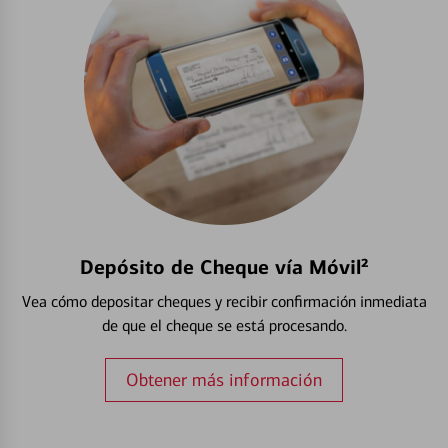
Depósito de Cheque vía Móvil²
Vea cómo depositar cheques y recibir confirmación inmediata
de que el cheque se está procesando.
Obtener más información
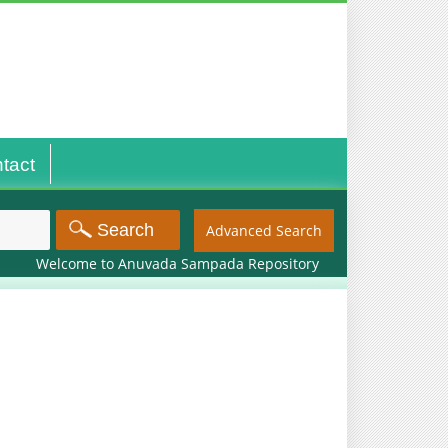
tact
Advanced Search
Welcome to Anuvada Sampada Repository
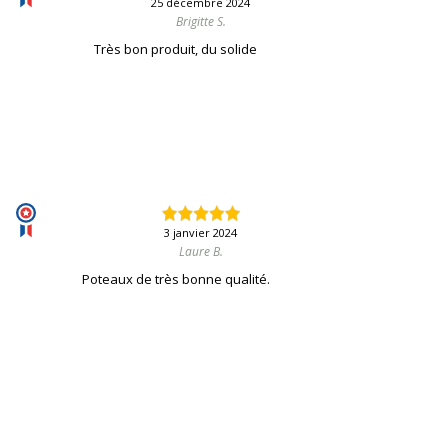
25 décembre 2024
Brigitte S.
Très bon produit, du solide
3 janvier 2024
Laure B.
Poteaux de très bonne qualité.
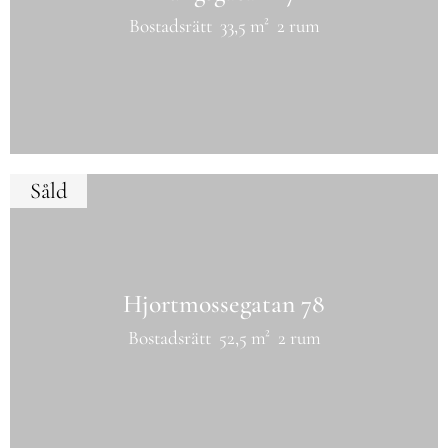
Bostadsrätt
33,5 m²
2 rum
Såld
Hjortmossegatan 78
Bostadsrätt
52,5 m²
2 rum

_Work instructions_
Copy the entries above exactly from the line with "Vea cómo depositar" down to their last line, both ends included. Do not copy any pictures.

_Exercise response_
Vea cómo depositar cheques y recibir confirmación inmediata
de que el cheque se está procesando.
Obtener más información
tact
Advanced Search
Welcome to Anuvada Sampada Repository
25 décembre 2024
Brigitte S.
Très bon produit, du solide
3 janvier 2024
Laure B.
Poteaux de très bonne qualité.
Bostadsrätt
33,5 m²
2 rum
Såld
Hjortmossegatan 78
Bostadsrätt
52,5 m²
2 rum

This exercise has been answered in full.